Hayati Nupus
14 September 2020•Update: 15 September 2020
Faruk Zorlu
ANKARA
Nota kesepahaman yang diteken AS dan pemerintah Siprus Yunani pekan ini akan merusak upaya penyelesaian persoalan Siprus, alih-alih berkontribusi pada perdamaian dan stabilitas, ujar Kementerian Luar Negeri Turki, Senin pagi.
“MoU yang ditandatangani AS dan pemerintah Siprus Yunani pada 12 September 2020, dan membayangkan pembentukan ‘Pusat Keamanan Darat, Laut, dan Pelabuhan’ di pemerintahan Siprus Yunani berarti mengabaikan pihak Siprus Turki,” ujar juru bicara Kementerian Luar Negeri Hami Aksoy.
Langkah AS mencabut embargo senjata terhadap Siprus Yunani dan memasukkan negara itu dalam dalam program Pendidikan dan Pelatihan Militer Internasional (IMET) mengganggu keseimbangan antara kedua bangsa di pulau itu dan meningkatkan ketegangan di Mediterania Timur, imbuh Aksoy.
Dalam hal ini, amat mengejutkan bahwa Menteri Luar Negeri AS Mike Pompeo tidak bertemu dengan TRNC selama kunjungannya ke pulau itu, tambah dia.
“Kami meminta AS untuk kembali ke kebijakan tradisionalnya yang netral mengenai pulau itu dan berkontribusi pada upaya penyelesaian masalah Siprus,” Aksoy menekankan.
Pada 1 September, AS mencabut sebagian embargo senjata terhadap pemerintahan Siprus Yunani Selatan.

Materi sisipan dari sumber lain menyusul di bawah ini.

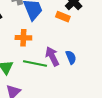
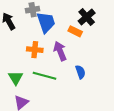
purple arrow: (52, 56) -> (60, 51), moved

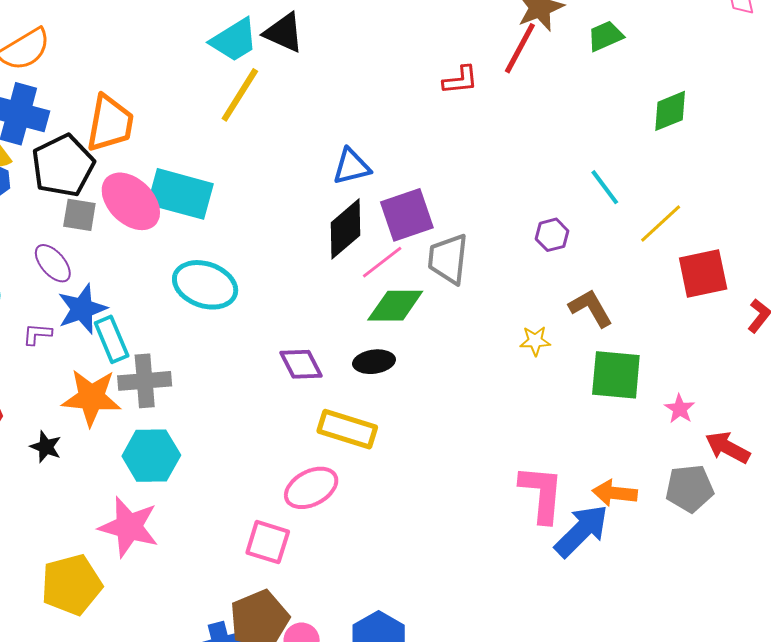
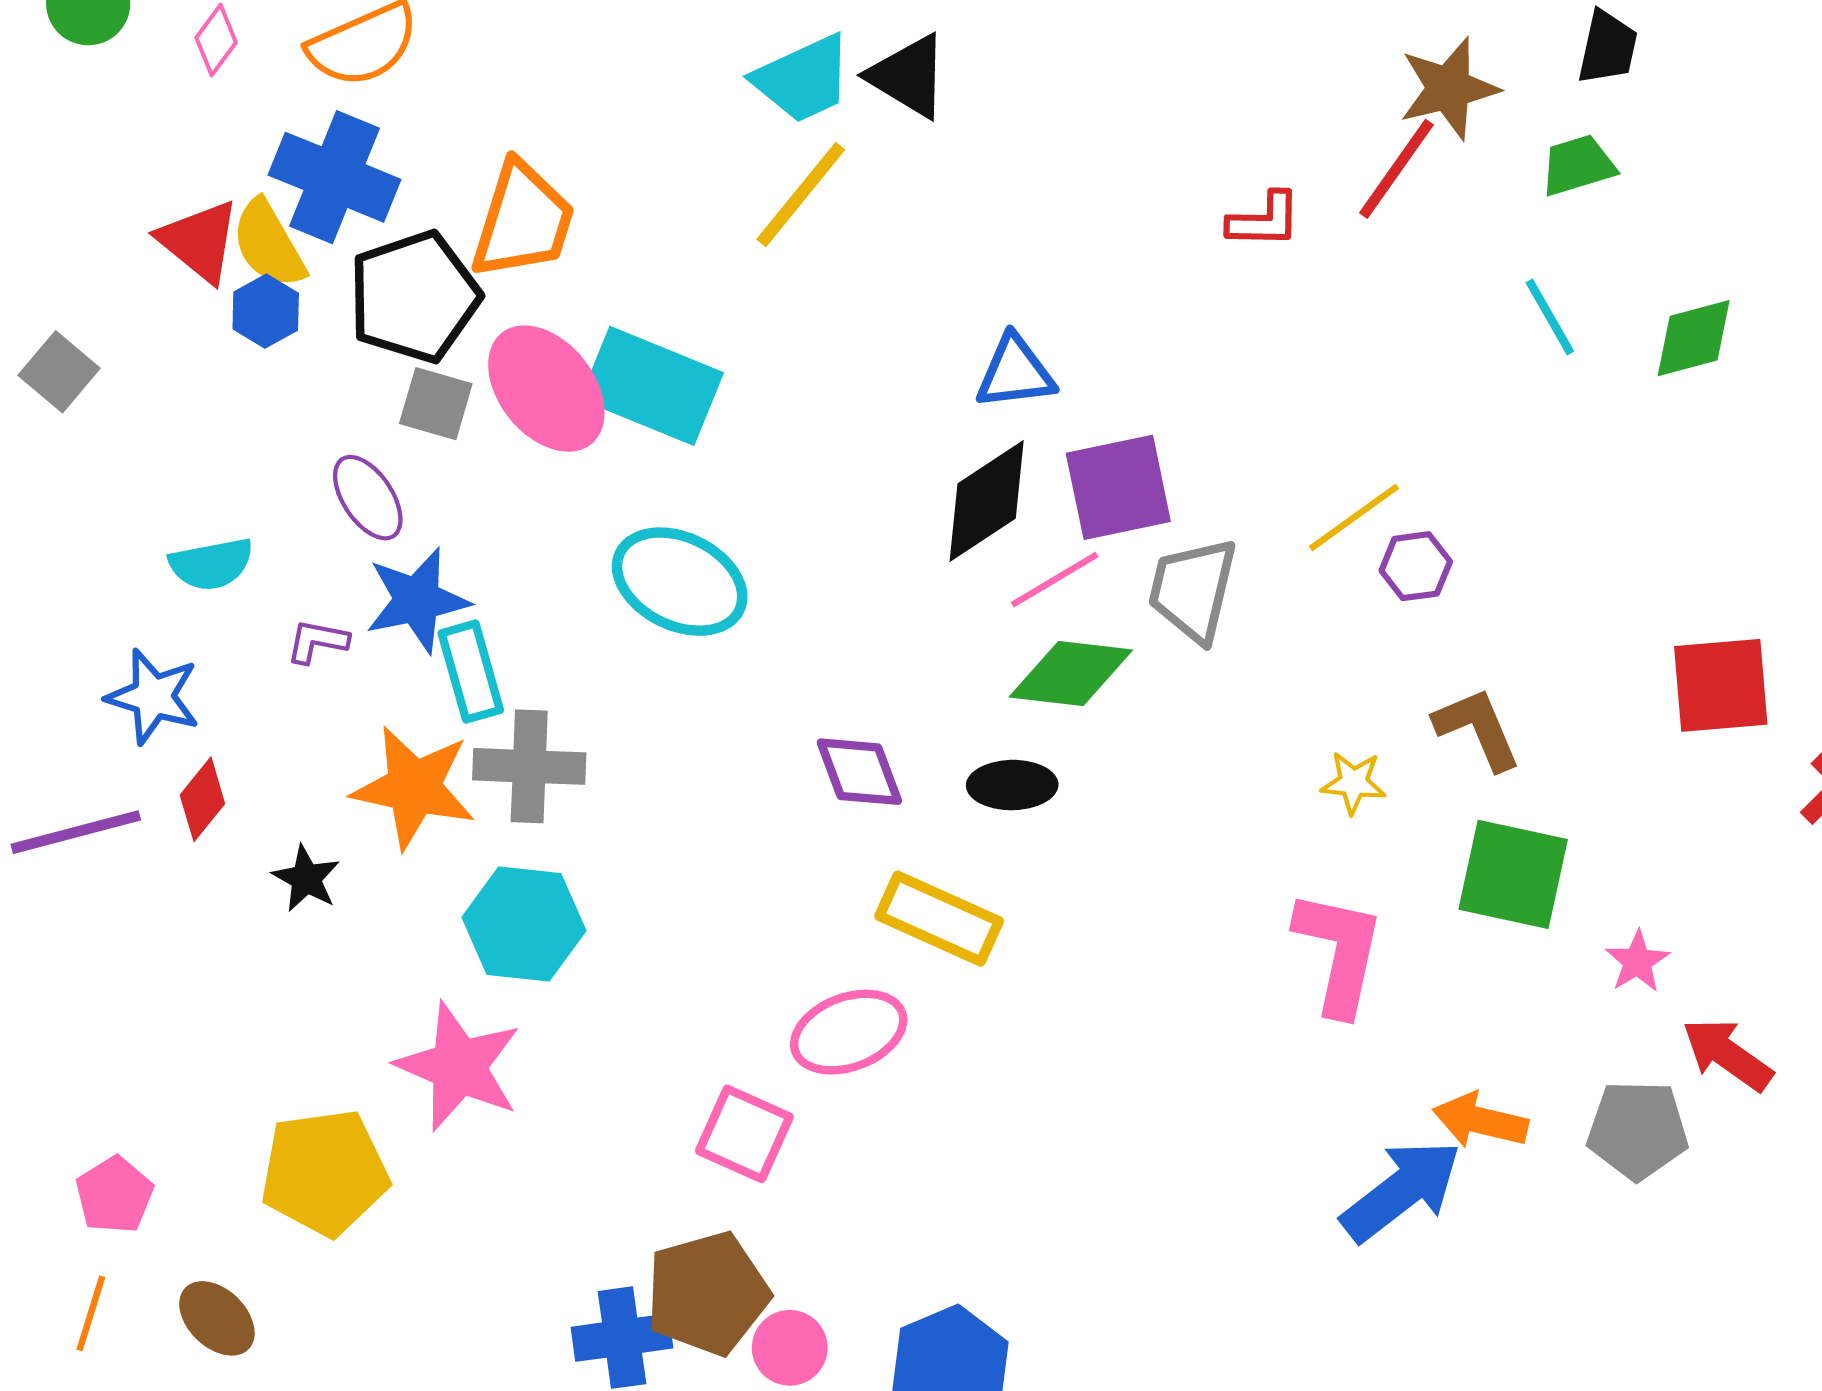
cyan line: (605, 187) -> (1550, 317), moved
yellow line: (661, 224) -> (1354, 517), moved
pink L-shape: (542, 494) -> (1339, 952), moved

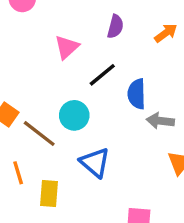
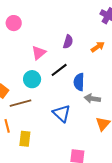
cyan circle: (74, 115) -> (32, 79), moved
brown line: (39, 134) -> (21, 103), turned -55
blue triangle: (95, 162) -> (62, 113), moved

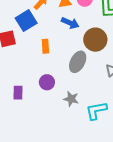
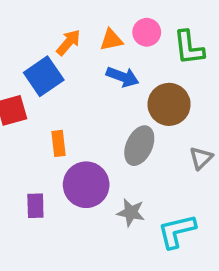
orange rectangle: (45, 46) -> (59, 143), moved
purple circle: (47, 82) -> (86, 185), size x1.6

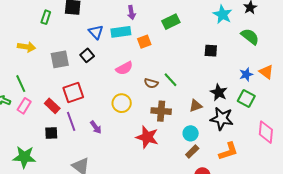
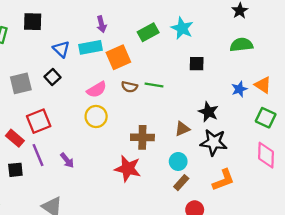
cyan star: (223, 14) -> (182, 28), moved
green semicircle: (250, 37) -> (241, 45), turned -42
orange square: (144, 42) -> (118, 57), size x1.5
green line: (171, 80) -> (154, 85), moved, turned -35
brown semicircle: (151, 83) -> (129, 87), moved
green square: (246, 98) -> (266, 118), moved
yellow circle: (122, 103) -> (96, 116), moved

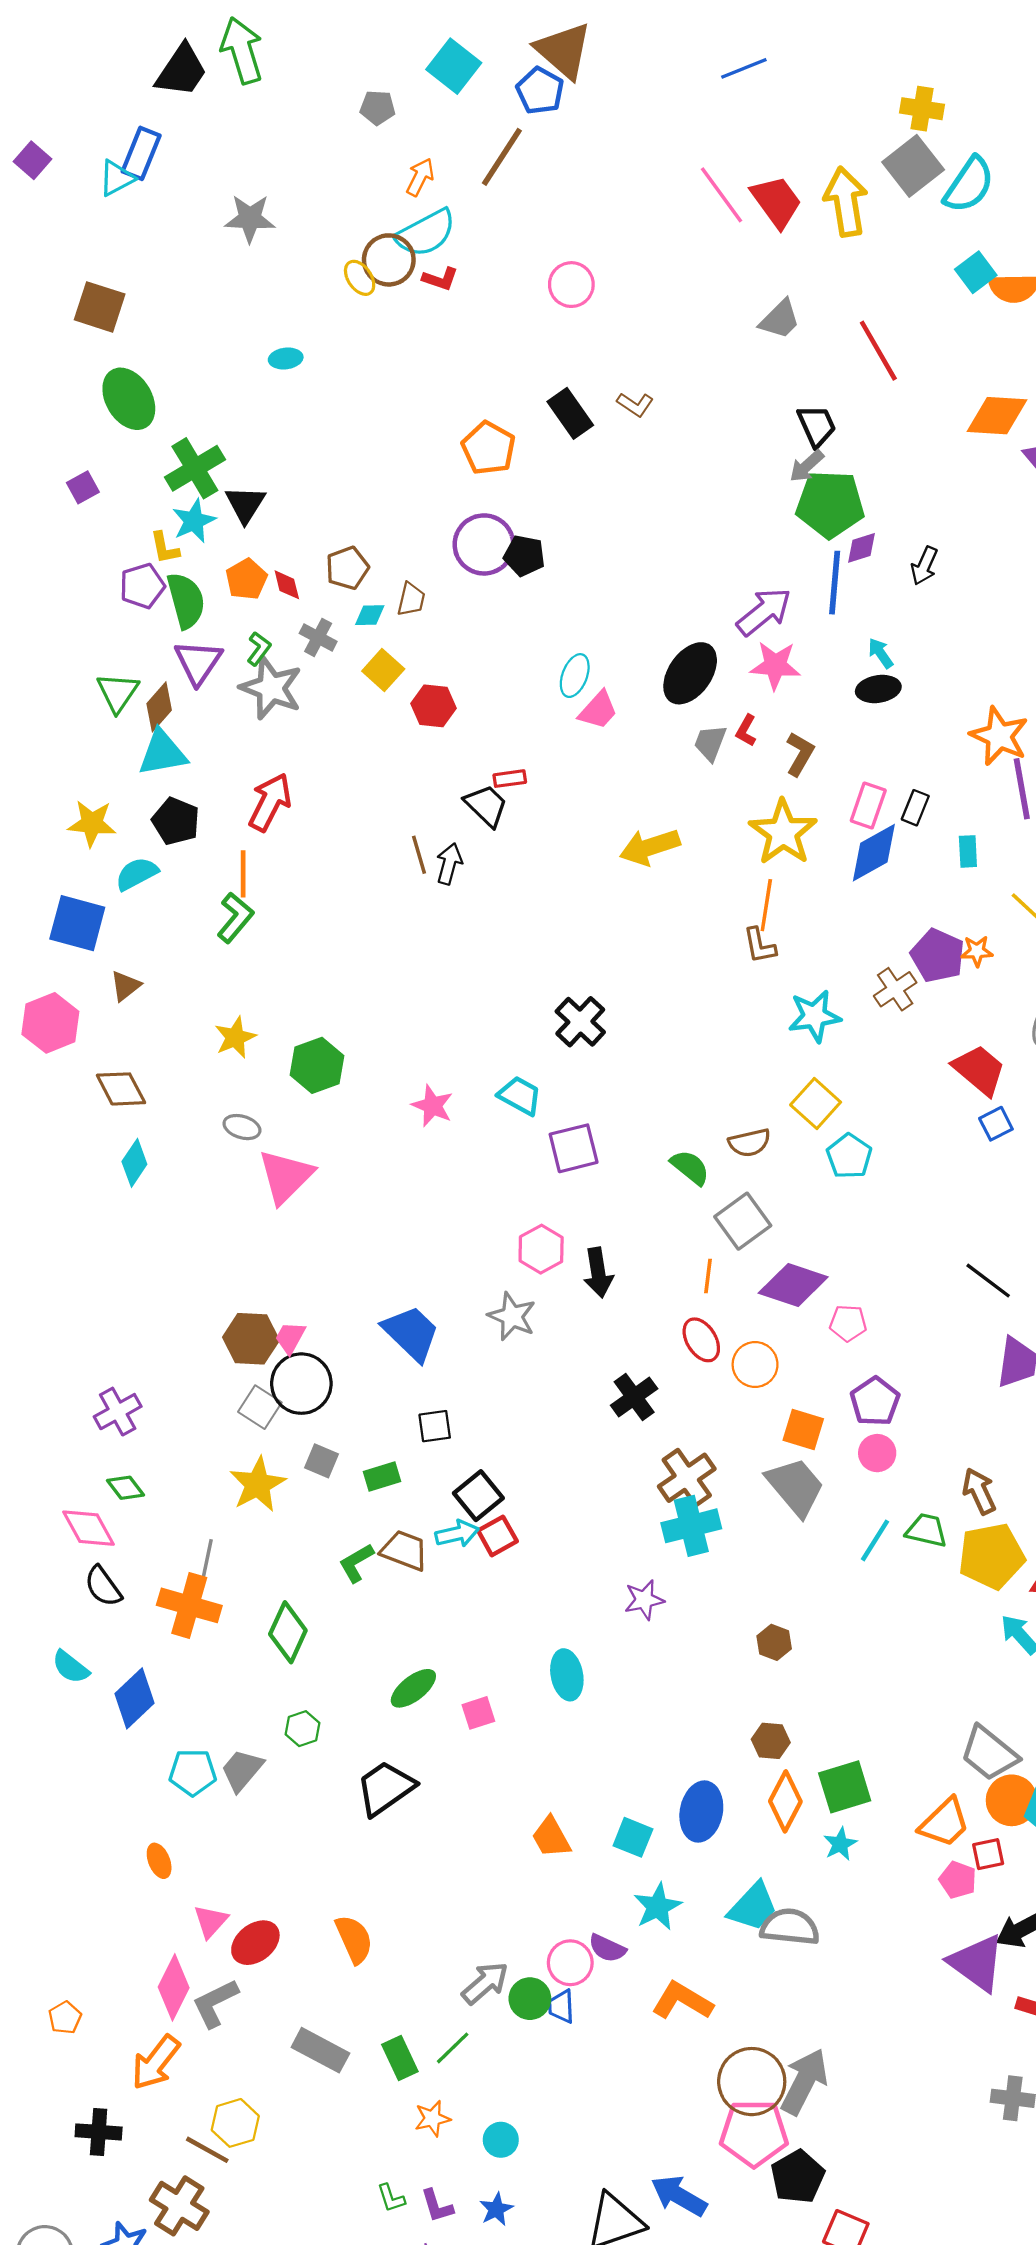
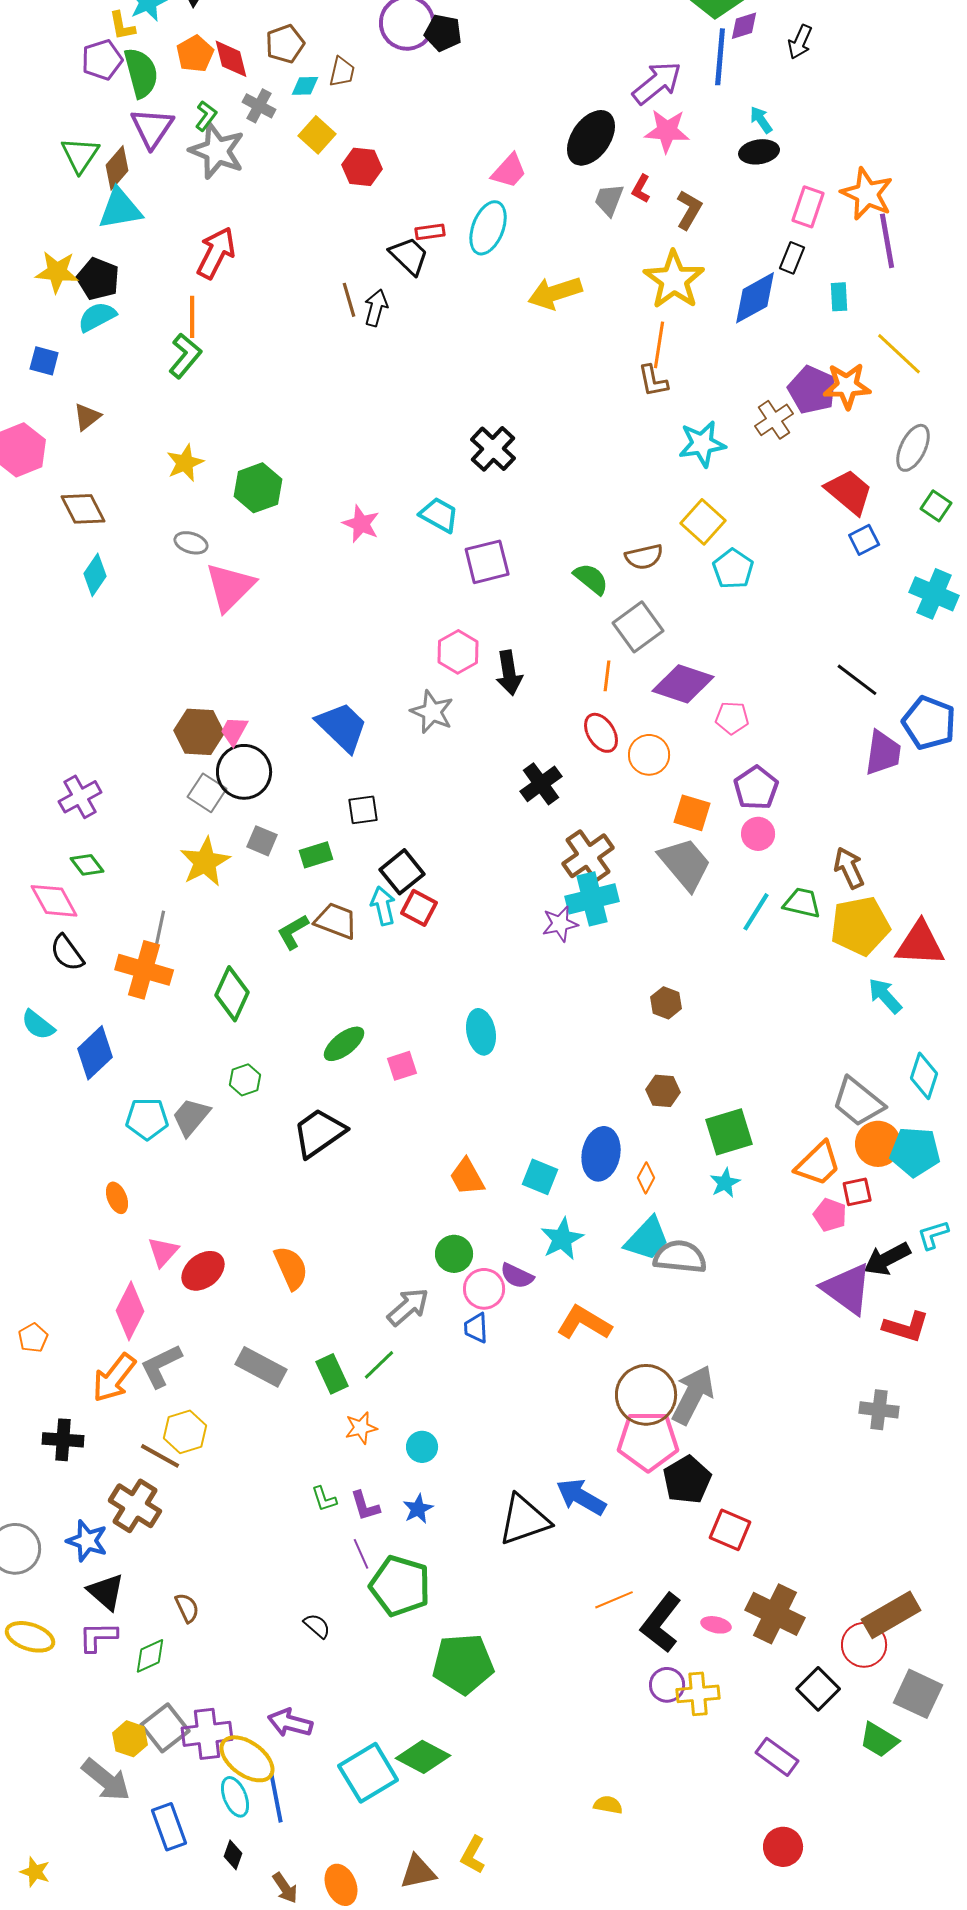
red diamond: (287, 585) -> (231, 59), size x1.4
cyan ellipse: (575, 676) -> (488, 228), moved, size x1.4
pink rectangle: (868, 805) -> (808, 207), moved
black pentagon: (176, 821) -> (98, 279), moved
blue square: (77, 923) -> (44, 361), size x0.6
orange star: (977, 951) -> (847, 386), size x1.6
cyan arrow: (457, 1534) -> (383, 906), turned -90
red square: (497, 1536) -> (419, 908), turned -33
purple star: (644, 1600) -> (560, 924), moved
orange diamond: (785, 1801) -> (646, 1178), moved, size x0.6
green circle: (530, 1999) -> (454, 1254), moved
gray L-shape: (215, 2003) -> (161, 1366), moved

Sementara Juli lalu Pompeo mengumumkan bahwa AS telah memasukkan pemerintahan Siprus Yunani di Siprus Selatan dalam program pelatihan militernya untuk 2020.
Setelah Siprus Yunani membagi paksa pulau Siprus pada 1963, orang Siprus Turki menderita di bawah kampanye kekerasan etnis.
Pada 1974, menyusul kudeta Yunani untuk aneksasi Siprus, Ankara harus turun tangan sebagai kekuatan penjamin. Pada 1983, Republik Turki Siprus Utara (TRNC) berdiri.
Selama beberapa dekade, pembicaraan digelar untuk merampungkan konflik, yang seluruhnya berakhir gagal.
Upaya terakhir digelar dengan partisipasi negara penjamin—Turki, Yunani dan Inggris—yang berakhir pada 2017 di Swiss.
Pada 2004, rencana solusi Sekretaris Jenderal PBB Kofi Annan diterima Siprus Turki namun ditolak Siprus Yunani dalam referendum yang diadakan di kedua sisi pulau itu
Dalam laporan baru-baru ini, Sekretaris Jenderal PBB Antonio Guterres mengatakan bahwa perlu “ide-ide baru” untuk menyelesaikan masalah pulau itu.